Ba ra Tall

Et si on en parlait… Bara Tall concède un « Ndéwénal » à ses employés

A la veille de la Tabaski, le promoteur du  journal « Populaire » aurait quand même consenti un geste à l’endroit de ses employés. A la place du rappel de salaires  tant attendu (une trentaine de mois) que ces derniers attendaient, il aurait allongé quelques 13 millions de frs, pour  faire face aux dépenses urgentes de la Tabaski.

Il ne faut pas  se méprendre, cependant. .Pour la soixantaine  d’employés qui émargent au Populaire à ses différents départements, cette somme ne représente rien du tout.
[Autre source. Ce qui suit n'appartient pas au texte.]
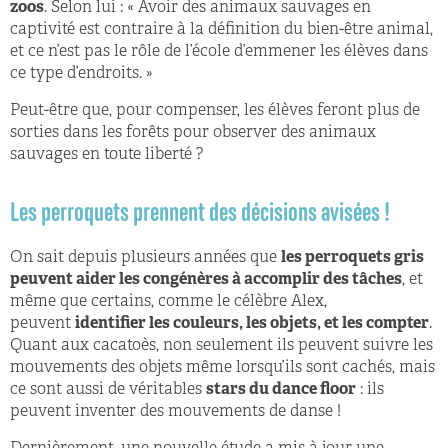
zoos
. Selon lui : « Avoir des animaux sauvages en
captivité est contraire à la définition du bien-être animal,
et ce n’est pas le rôle de l’école d’emmener les élèves dans
ce type d’endroits. »
Peut-être que, pour compenser, les élèves feront plus de
sorties dans les forêts pour observer des animaux
sauvages en toute liberté ?
Les perroquets prennent des décisions avisées !
On sait depuis plusieurs années que
les perroquets gris
peuvent aider les congénères à accomplir des tâches
, et
même que certains, comme le célèbre Alex,
peuvent
identifier les couleurs, les objets, et les compter
.
Quant aux cacatoès, non seulement ils peuvent suivre les
mouvements des objets même lorsqu’ils sont cachés, mais
ce sont aussi de véritables
stars du dance floor
: ils
peuvent inventer des mouvements de danse !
Juste une goute d’eau dans l’océan.

Le patron  leur doit en effet près  de  300 millions de frs d’arriérés de salaires à propos desquels, chacun d’ eux s’est déjà engagé par écrit,  à renoncer à  25% de ce qu’ on lui doit, rien  que pour permettre à la maison de retrouver sa santé.
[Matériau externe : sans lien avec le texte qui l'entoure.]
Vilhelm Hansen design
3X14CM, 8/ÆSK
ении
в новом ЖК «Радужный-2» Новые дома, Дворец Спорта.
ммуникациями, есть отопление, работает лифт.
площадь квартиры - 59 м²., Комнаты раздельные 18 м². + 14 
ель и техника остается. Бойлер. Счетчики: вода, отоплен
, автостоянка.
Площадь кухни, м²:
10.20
Malgré tout,  ce  qu’ils ont perçu hier, ne constitue même pas la rémunération  d’un mois de travail.

Comment se partager ces miettes, au prorata ? Questions pour un champion ! Car les employés de l’imprimerie et du journal  ont du certainement passer le reste de la soirée à faire des calculs pour savoir ce que chacun d’ entre eux  pouvait ramener à la maison.   A défaut d’être au moins payé le mois d’Aout, avec plus ou moins, une avance de Tabaski !

Mais pourquoi des patrons de presse comme Bara Tall éprouvent ils  toutes les peines du monde  à payer leurs employés, alors que leur situation financière est devenue plus reluisante, avec  la presque totalité de leurs créances recouvrées ?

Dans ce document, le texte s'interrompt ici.